I told him of my narrow escape and he smiled even wider while nodding sympathetically.

“Yeah—y’gotta be careful on the Great Northern. Big zinc oxide and cattle transports—up to maximum length, over a hundred and seventy feet. Usually, though, it’s not car drivers that give me problems—its those bloody ’roos and cattle. All over the bleedin’ place some nights. Make a real mess of me front end.”

He gestured toward a six-foot-high steel-beam fender liberally splattered with dried blood and bits of gore.

“Gotta couple a ’roos during the night. Just outa Halls Creek. Nothin’ y’can do.” He shrugged his shoulders. “Here—let me get you something.”

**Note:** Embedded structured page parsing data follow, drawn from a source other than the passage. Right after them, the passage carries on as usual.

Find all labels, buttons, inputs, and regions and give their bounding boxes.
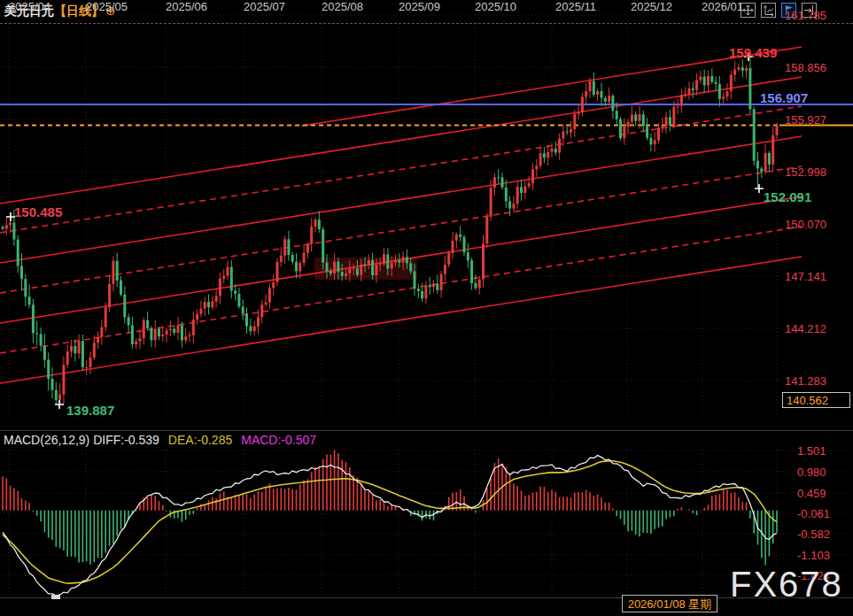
macd-axis-label: -1.103 xyxy=(797,549,830,562)
x-axis-label: 2025/05 xyxy=(86,0,128,13)
price-axis-label: 141.283 xyxy=(785,374,826,388)
macd-axis-label: -0.061 xyxy=(797,507,830,520)
macd-macd-value: MACD:-0.507 xyxy=(241,433,316,447)
macd-axis-label: -0.582 xyxy=(797,527,830,541)
price-axis-label: 147.141 xyxy=(785,270,826,283)
top-border-dashed xyxy=(0,23,853,24)
blue-level-label: 156.907 xyxy=(760,90,808,105)
price-axis-label: 150.070 xyxy=(785,218,826,231)
annotation-low-139887: 139.887 xyxy=(66,403,114,418)
macd-axis-label: 0.980 xyxy=(797,466,826,479)
price-axis-label: 155.927 xyxy=(785,113,826,127)
macd-axis-label: 0.459 xyxy=(797,487,826,500)
x-axis-label: 2025/10 xyxy=(475,0,516,13)
x-axis-label: 2026/01 xyxy=(702,0,743,13)
crosshair-date-box: 2026/01/08 星期四 xyxy=(622,595,717,612)
macd-header: MACD(26,12,9) DIFF:-0.539DEA:-0.285MACD:… xyxy=(4,433,316,447)
macd-axis-label: 1.501 xyxy=(797,444,826,458)
x-axis-label: 2025/12 xyxy=(631,0,672,13)
x-axis-label: 2025/11 xyxy=(555,0,596,13)
price-axis-label: 144.212 xyxy=(785,322,826,335)
price-axis-label: 152.998 xyxy=(785,166,826,179)
x-axis-label: 2025/08 xyxy=(322,0,363,13)
macd-params-diff: MACD(26,12,9) DIFF:-0.539 xyxy=(4,433,159,447)
annotation-high-159439: 159.439 xyxy=(729,45,777,60)
x-axis-label: 2025/07 xyxy=(244,0,285,13)
x-axis-label: 2025/09 xyxy=(399,0,440,13)
crosshair-price-box: 140.562 xyxy=(782,392,850,408)
axis-divider xyxy=(0,597,853,598)
range-scrollbar-handle[interactable] xyxy=(51,595,60,599)
annotation-high-150485: 150.485 xyxy=(14,204,62,219)
x-axis-label: 2025/04 xyxy=(9,0,50,13)
macd-dea-value: DEA:-0.285 xyxy=(168,433,232,447)
annotation-low-152091: 152.091 xyxy=(764,189,811,204)
axis-scale-icon[interactable] xyxy=(761,3,776,18)
watermark-logo: FX678 xyxy=(730,565,843,604)
panel-divider xyxy=(0,430,853,431)
price-and-macd-chart[interactable] xyxy=(0,0,853,616)
price-axis-label: 158.856 xyxy=(785,61,826,74)
chart-window: 美元日元【日线】⊕ 156.907 140.562 150.485 139.88… xyxy=(0,0,853,616)
x-axis-label: 2025/06 xyxy=(166,0,207,13)
price-axis-label: 161.785 xyxy=(785,9,826,22)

He clambered back up the three steps into the towering cab and came back with a baseball cap identical to his own, and a pamphlet.

“Here y’are. Wear this and read this.”

I thanked him and he vanished into the cool of the café with a final “You’ll be okay to Halls Creek now. Good road.”

It was getting hot even so early in the morning, so I put the
GASCOYNE TRANSPORT
cap on and read his pamphlet with increasing amusement. It was entitled
Mixing with Monsters
and contained the following valuable advice:

Large road vehicles play an important role in the economic development of Western Australia…long distance travellers are certain to encounter these vehicles sooner or later in the North West and Kimberley regions.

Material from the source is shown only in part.